Masa sih tidak ada profesor atau doktor atau dosen secara umumlah, yang memiliki pengalaman dan networking untuk memfasilitasi itu semua? Sudah waktunya juga dalam pejaran-pejaran harian yang diberikan tidak melulu teori-teori lama, tapi langsung saja mencari dan mendalami teori apa yang saat ini sedang hangat didiskusikan dunia, untuk kemudian dicoba untuk dikembangkan oleh para mahasiswa. Jadi memulainya alias “garis start”-nya tidak lagi dari posisi nol, yang masih menjadi default saat ini, tapi mungkin sudah di sekitar 30 –an (skala 0 sampai 100).

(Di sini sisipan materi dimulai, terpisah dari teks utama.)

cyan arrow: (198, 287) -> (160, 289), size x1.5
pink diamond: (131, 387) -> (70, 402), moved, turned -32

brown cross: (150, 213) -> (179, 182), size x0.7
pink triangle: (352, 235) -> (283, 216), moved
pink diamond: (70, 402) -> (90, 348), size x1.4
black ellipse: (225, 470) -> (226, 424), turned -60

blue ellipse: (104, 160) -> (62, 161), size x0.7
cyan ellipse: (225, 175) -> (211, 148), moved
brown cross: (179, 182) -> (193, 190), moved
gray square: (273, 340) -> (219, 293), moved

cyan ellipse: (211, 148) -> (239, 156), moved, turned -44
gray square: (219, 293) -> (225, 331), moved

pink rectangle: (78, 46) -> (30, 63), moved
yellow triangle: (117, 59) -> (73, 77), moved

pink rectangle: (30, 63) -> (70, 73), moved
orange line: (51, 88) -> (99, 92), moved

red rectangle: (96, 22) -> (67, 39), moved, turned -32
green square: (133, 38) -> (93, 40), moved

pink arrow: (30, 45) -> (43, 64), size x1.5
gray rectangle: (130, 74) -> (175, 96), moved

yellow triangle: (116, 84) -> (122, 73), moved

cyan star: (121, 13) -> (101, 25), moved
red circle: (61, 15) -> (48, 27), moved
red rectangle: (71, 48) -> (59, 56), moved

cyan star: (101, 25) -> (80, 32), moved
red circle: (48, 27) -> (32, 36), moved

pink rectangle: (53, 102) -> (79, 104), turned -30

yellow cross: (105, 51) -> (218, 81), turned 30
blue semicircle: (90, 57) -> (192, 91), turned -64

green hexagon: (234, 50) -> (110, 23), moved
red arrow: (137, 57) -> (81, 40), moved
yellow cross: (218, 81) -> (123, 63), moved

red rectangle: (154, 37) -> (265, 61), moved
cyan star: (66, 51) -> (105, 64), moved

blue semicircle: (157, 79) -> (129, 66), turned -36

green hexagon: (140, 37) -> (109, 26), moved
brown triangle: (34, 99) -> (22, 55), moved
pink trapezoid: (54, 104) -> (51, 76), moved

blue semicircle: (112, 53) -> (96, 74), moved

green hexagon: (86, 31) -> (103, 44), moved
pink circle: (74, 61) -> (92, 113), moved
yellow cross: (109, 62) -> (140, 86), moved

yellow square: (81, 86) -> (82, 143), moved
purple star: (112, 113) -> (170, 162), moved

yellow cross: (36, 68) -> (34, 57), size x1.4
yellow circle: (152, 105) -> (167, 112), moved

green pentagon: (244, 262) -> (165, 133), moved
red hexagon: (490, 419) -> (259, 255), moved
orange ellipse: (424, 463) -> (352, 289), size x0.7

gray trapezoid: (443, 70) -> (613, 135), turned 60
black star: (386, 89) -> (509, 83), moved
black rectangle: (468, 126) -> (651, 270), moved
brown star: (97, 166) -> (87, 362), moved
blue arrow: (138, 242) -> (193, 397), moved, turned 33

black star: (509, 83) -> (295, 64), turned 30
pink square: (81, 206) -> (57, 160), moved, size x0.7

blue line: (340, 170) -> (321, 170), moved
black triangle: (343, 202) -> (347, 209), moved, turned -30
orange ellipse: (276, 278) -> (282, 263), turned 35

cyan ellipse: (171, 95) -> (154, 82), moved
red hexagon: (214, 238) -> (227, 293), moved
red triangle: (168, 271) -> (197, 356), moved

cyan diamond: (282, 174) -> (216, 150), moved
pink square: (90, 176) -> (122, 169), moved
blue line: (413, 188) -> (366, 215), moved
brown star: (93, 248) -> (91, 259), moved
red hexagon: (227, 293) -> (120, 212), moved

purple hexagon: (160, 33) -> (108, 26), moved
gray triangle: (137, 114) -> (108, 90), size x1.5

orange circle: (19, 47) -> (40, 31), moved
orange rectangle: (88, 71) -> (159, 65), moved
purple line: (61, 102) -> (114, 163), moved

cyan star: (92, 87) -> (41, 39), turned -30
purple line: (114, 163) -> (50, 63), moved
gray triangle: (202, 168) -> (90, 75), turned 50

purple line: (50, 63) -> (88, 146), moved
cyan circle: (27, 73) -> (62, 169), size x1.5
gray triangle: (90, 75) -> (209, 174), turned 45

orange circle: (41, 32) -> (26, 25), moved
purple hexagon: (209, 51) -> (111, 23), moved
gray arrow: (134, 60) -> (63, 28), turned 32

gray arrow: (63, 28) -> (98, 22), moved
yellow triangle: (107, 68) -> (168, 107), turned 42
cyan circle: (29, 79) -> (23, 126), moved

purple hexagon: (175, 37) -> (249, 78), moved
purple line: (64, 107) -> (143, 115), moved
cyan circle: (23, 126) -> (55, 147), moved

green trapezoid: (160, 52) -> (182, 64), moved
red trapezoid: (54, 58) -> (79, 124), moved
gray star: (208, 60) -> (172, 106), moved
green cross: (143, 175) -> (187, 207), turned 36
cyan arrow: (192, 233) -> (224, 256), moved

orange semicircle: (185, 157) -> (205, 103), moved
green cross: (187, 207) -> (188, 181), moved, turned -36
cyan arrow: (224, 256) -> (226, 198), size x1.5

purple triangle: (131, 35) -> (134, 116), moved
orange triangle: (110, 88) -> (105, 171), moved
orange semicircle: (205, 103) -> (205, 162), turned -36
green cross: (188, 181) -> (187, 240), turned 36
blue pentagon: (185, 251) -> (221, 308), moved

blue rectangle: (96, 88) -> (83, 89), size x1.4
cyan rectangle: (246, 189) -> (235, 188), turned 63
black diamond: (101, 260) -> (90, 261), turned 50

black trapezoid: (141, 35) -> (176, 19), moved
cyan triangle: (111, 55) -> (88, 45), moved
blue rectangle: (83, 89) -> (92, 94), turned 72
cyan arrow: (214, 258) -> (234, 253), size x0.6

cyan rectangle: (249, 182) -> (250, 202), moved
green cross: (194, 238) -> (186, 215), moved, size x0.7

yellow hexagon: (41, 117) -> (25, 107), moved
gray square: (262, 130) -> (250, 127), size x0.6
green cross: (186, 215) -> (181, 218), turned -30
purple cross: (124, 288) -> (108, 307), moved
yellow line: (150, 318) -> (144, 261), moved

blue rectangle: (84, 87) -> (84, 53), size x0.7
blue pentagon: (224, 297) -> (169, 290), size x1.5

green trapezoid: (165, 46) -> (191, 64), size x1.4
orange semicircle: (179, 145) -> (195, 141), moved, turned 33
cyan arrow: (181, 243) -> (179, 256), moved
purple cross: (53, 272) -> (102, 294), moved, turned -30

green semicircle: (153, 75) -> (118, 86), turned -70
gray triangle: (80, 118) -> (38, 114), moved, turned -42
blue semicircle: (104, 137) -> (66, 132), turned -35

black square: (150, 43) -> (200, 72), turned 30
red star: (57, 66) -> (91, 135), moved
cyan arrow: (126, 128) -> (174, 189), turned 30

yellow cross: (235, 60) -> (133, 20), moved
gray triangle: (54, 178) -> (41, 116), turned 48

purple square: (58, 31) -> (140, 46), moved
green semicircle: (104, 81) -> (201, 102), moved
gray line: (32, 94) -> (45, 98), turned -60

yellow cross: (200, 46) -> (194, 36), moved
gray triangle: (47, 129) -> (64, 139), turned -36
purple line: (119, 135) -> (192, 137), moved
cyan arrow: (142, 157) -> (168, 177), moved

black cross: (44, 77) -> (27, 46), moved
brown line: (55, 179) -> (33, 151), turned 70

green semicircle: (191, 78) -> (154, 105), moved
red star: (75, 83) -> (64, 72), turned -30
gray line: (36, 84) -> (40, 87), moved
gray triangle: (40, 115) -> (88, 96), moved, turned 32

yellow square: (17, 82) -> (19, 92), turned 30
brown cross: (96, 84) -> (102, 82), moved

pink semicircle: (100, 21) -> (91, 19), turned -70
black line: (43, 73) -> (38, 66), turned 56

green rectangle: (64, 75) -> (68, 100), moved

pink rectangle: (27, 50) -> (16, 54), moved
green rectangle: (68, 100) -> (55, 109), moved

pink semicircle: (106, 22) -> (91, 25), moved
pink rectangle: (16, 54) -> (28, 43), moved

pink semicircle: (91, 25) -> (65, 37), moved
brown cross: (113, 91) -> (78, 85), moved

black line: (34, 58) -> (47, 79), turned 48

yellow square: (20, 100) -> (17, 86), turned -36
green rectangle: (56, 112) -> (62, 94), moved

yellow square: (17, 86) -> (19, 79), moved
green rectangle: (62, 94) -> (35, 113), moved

Jangan lupa bahwa tugas dosen dan guru besar adalah bagaimana anak didik dapat “melahap” semua sajian ilmu yang diberikan dengan mudah, sederhana, cepat, inspiratif tanpa melupakan alat pendukung terkini. Jangan dipersulit kalau bisa dipermudah, dan murid harusnya dibantu agar bisa lebih pintar dari gurunya.Wah, saya kok jadi sok lebih pintar ya dibandingkan dengan para guru. Tapi yakinlah, saya punya data akurat (karena saksi matanya adalah saya sendiri) bahwa tidak sedikit guru atau dosen yang gaya-nya masih saja terlihat "mempersulit", entah sadar atau tidak.